Since launch, consumers I've talked to have always called it the "$1,000 iPhone." It costs even more if you want storage, and friends I've spoken with have suggested they've either settled on the cheaper iPhone 8 or iPhone 8 Plus, or are waiting to see what Apple does next year instead.
It's bizarre, since it's the best iPhone I've ever used.
If the reports of production slashing are true, perhaps people don't see enough value in iPhone X — and its features like Face ID, a new OLED display or fancier cameras — to pay $1,000 or more. I think they're worth the extra money, but I'm also the CNBC gadget writer and not an everyday consumer.
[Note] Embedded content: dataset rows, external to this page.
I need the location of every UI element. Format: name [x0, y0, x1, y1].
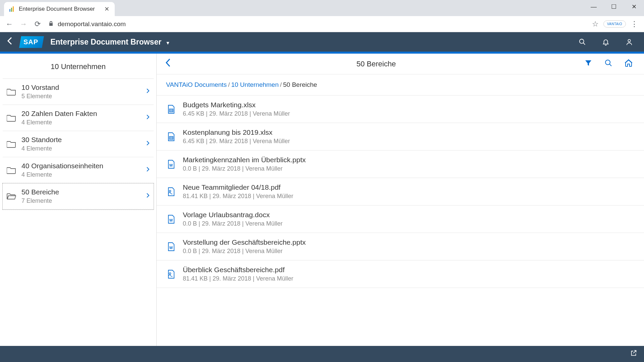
browser-tab[interactable]: Enterprise Document Browser ✕ — [4, 2, 115, 16]
file-type-pdf-icon — [166, 269, 176, 279]
file-name: Vorstellung der Geschäftsbereiche.pptx — [183, 238, 635, 246]
url-text: demoportal.vantaio.com — [58, 20, 126, 28]
svg-rect-2 — [13, 6, 14, 12]
window-minimize-button[interactable]: — — [584, 0, 604, 13]
folder-icon — [7, 88, 16, 96]
breadcrumb-separator: / — [228, 81, 230, 88]
file-meta: 6.45 KB | 29. März 2018 | Verena Müller — [183, 110, 635, 117]
share-icon[interactable] — [630, 349, 637, 359]
file-item[interactable]: Neue Teammitglieder 04/18.pdf 81.41 KB |… — [157, 178, 644, 205]
folder-count: 4 Elemente — [21, 119, 141, 126]
breadcrumb-link[interactable]: VANTAiO Documents — [166, 81, 227, 88]
breadcrumb-current: 50 Bereiche — [283, 81, 317, 88]
file-type-xlsx-icon — [166, 132, 176, 142]
file-text: Kostenplanung bis 2019.xlsx 6.45 KB | 29… — [183, 128, 635, 145]
browser-toolbar: ← → ⟳ demoportal.vantaio.com ☆ VANTAiO ⋮ — [0, 16, 644, 32]
filter-icon[interactable] — [581, 59, 596, 69]
sidebar-folder-item[interactable]: 30 Standorte 4 Elemente — [3, 131, 154, 157]
address-bar[interactable]: demoportal.vantaio.com — [48, 20, 589, 28]
search-icon[interactable] — [601, 59, 616, 69]
file-text: Vorlage Urlaubsantrag.docx 0.0 B | 29. M… — [183, 211, 635, 227]
breadcrumb-link[interactable]: 10 Unternehmen — [231, 81, 279, 88]
shell-back-button[interactable] — [7, 36, 13, 48]
file-item[interactable]: Vorstellung der Geschäftsbereiche.pptx 0… — [157, 233, 644, 260]
browser-reload-button[interactable]: ⟳ — [32, 19, 43, 29]
folder-text: 50 Bereiche 7 Elemente — [21, 188, 141, 204]
folder-name: 50 Bereiche — [21, 188, 141, 196]
folder-count: 4 Elemente — [21, 145, 141, 152]
file-text: Vorstellung der Geschäftsbereiche.pptx 0… — [183, 238, 635, 255]
browser-chrome: Enterprise Document Browser ✕ — ☐ ✕ ← → … — [0, 0, 644, 32]
tab-close-icon[interactable]: ✕ — [104, 5, 109, 13]
file-meta: 0.0 B | 29. März 2018 | Verena Müller — [183, 220, 635, 227]
main-back-button[interactable] — [165, 58, 171, 70]
folder-name: 20 Zahlen Daten Fakten — [21, 110, 141, 118]
file-meta: 0.0 B | 29. März 2018 | Verena Müller — [183, 165, 635, 172]
chevron-down-icon: ▼ — [166, 40, 170, 46]
svg-point-6 — [605, 60, 610, 65]
sidebar-header: 10 Unternehmen — [3, 55, 154, 79]
sidebar: 10 Unternehmen 10 Vorstand 5 Elemente 20… — [0, 54, 157, 346]
breadcrumb-separator: / — [280, 81, 282, 88]
folder-name: 30 Standorte — [21, 136, 141, 144]
shell-notifications-icon[interactable] — [598, 34, 614, 50]
file-name: Vorlage Urlaubsantrag.docx — [183, 211, 635, 219]
file-item[interactable]: Kostenplanung bis 2019.xlsx 6.45 KB | 29… — [157, 123, 644, 150]
content-area: 10 Unternehmen 10 Vorstand 5 Elemente 20… — [0, 54, 644, 346]
file-name: Budgets Marketing.xlsx — [183, 101, 635, 109]
svg-point-5 — [628, 40, 630, 42]
sap-logo[interactable]: SAP — [19, 36, 44, 48]
main-title: 50 Bereiche — [177, 60, 576, 68]
browser-titlebar: Enterprise Document Browser ✕ — ☐ ✕ — [0, 0, 644, 16]
file-text: Marketingkennzahlen im Überblick.pptx 0.… — [183, 156, 635, 172]
file-type-pptx-icon — [166, 159, 176, 169]
file-meta: 81.41 KB | 29. März 2018 | Verena Müller — [183, 275, 635, 282]
svg-line-7 — [609, 64, 611, 66]
tab-favicon — [9, 6, 15, 12]
main-header: 50 Bereiche — [157, 54, 644, 74]
window-close-button[interactable]: ✕ — [624, 0, 644, 13]
file-text: Neue Teammitglieder 04/18.pdf 81.41 KB |… — [183, 183, 635, 200]
lock-icon — [48, 21, 54, 27]
file-name: Kostenplanung bis 2019.xlsx — [183, 128, 635, 136]
chevron-right-icon — [146, 140, 150, 147]
folder-text: 40 Organisationseinheiten 4 Elemente — [21, 162, 141, 178]
footer — [0, 346, 644, 362]
file-name: Marketingkennzahlen im Überblick.pptx — [183, 156, 635, 164]
folder-open-icon — [7, 193, 16, 200]
browser-back-button[interactable]: ← — [4, 19, 15, 29]
breadcrumb: VANTAiO Documents/10 Unternehmen/50 Bere… — [157, 74, 644, 96]
folder-count: 5 Elemente — [21, 93, 141, 100]
shell-title[interactable]: Enterprise Document Browser ▼ — [50, 38, 170, 47]
file-name: Neue Teammitglieder 04/18.pdf — [183, 183, 635, 191]
folder-text: 30 Standorte 4 Elemente — [21, 136, 141, 152]
vantaio-extension-badge[interactable]: VANTAiO — [603, 20, 626, 27]
sidebar-folder-item[interactable]: 20 Zahlen Daten Fakten 4 Elemente — [3, 105, 154, 131]
shell-header: SAP Enterprise Document Browser ▼ — [0, 32, 644, 52]
file-item[interactable]: Budgets Marketing.xlsx 6.45 KB | 29. Mär… — [157, 96, 644, 123]
shell-search-icon[interactable] — [574, 34, 590, 50]
browser-forward-button[interactable]: → — [18, 19, 29, 29]
bookmark-star-icon[interactable]: ☆ — [592, 20, 599, 28]
folder-icon — [7, 140, 16, 148]
sidebar-folder-item[interactable]: 10 Vorstand 5 Elemente — [3, 79, 154, 105]
browser-menu-icon[interactable]: ⋮ — [631, 20, 638, 28]
file-item[interactable]: Marketingkennzahlen im Überblick.pptx 0.… — [157, 150, 644, 178]
window-controls: — ☐ ✕ — [584, 0, 644, 13]
file-item[interactable]: Vorlage Urlaubsantrag.docx 0.0 B | 29. M… — [157, 205, 644, 233]
svg-rect-0 — [9, 9, 10, 12]
file-item[interactable]: Überblick Geschäftsbereiche.pdf 81.41 KB… — [157, 260, 644, 288]
toolbar-right: ☆ VANTAiO ⋮ — [592, 20, 638, 28]
home-icon[interactable] — [621, 59, 636, 69]
shell-title-text: Enterprise Document Browser — [50, 38, 161, 46]
sidebar-folder-item[interactable]: 40 Organisationseinheiten 4 Elemente — [3, 157, 154, 183]
sidebar-folder-item[interactable]: 50 Bereiche 7 Elemente — [3, 183, 154, 209]
folder-text: 10 Vorstand 5 Elemente — [21, 83, 141, 100]
file-type-xlsx-icon — [166, 104, 176, 114]
file-type-pdf-icon — [166, 187, 176, 197]
folder-count: 4 Elemente — [21, 171, 141, 178]
svg-point-3 — [580, 39, 584, 44]
shell-user-icon[interactable] — [621, 34, 637, 50]
chevron-right-icon — [146, 167, 150, 174]
window-maximize-button[interactable]: ☐ — [604, 0, 624, 13]
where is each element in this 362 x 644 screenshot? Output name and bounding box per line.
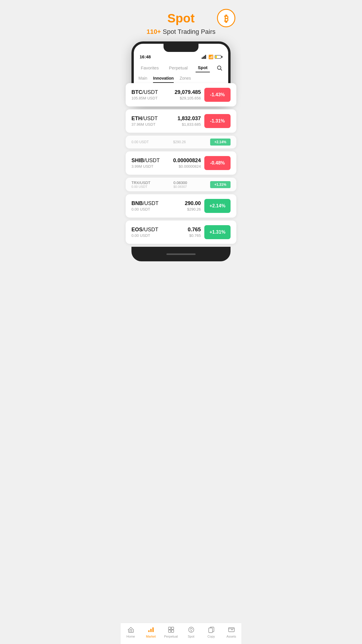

A tad more interesting: A separate report from earlier this week said Apple hasn't changed its iPhone 8 production forecast, which suggests that Apple rightly predicted those sales but expected the iPhone X to be much more popular than it is.
The proof may have been in the pudding, too. Apple announced during its Dec. earnings this week that sales of the iPhone were down over the same period last year, though the average sale price increased.
Perhaps Apple should have cut the cost of the phone by, say, $50 or $100. A $900 or $950 iPhone doesn't have such a scary-sounding ring as the "$1,000" iPhone, does it? Maybe then customers would have been more excited to pick one up.